Among the exhibits, which one do you personally find most intriguing? “The prosthetic leg, which you decorate with a Chinese dragon. In the exhibition there is a section dedicated to the influence that Frida has had on contemporary fashion, from Gaultier to McQueen to Rei Kawakubo . Unfortunately there are no prosthetic boots created by McQueen for the Paralympic athlete Aimee Mullins for the issue of Dazed & Confused which he had guest edited in September '98, but they were one of the starting points of my reflection ».
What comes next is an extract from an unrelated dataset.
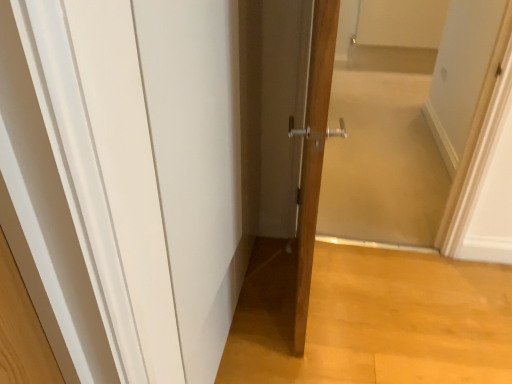 From the picture: Measure the distance between wooden door at center and camera.

wooden door at center is 39.27 inches away from camera.

What do you see at coordinates (313, 155) in the screenshot? The width and height of the screenshot is (512, 384). I see `wooden door at center` at bounding box center [313, 155].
There is a certain irony of history in the fact that Rivera, then considered an art giant, famous all over the world for his murals that told the history of Mexico, is now relatively unknown outside of Latin America, while Frida Kahlo, a lifelong cultist of her husband's artistic immensity, is today a global pop icon ... "To give an idea of the fame Rivera enjoyed, it is enough to say that he was the second artist after Matisse to be the subject of a retrospective at the MOMA in New York . He had always supported her a lot, convinced of the exceptional nature of her work. She is simply now more relevant for the resonance of certain themes in the contemporary, including the obsession with one's own image and the gaze on the body. Not only did Frida paint an impressive number of self-portraits, but I think it is no coincidence that many of her friends were photographers, authors of her particularly impactful portraits, from Dora Maar to Imogen Cunningham to Lola Alvarez Bravo to Toni Frissell who took her. for Vogue. And of course Tina Modotti. Here, the next exhibition that I hope to realize will be about her ».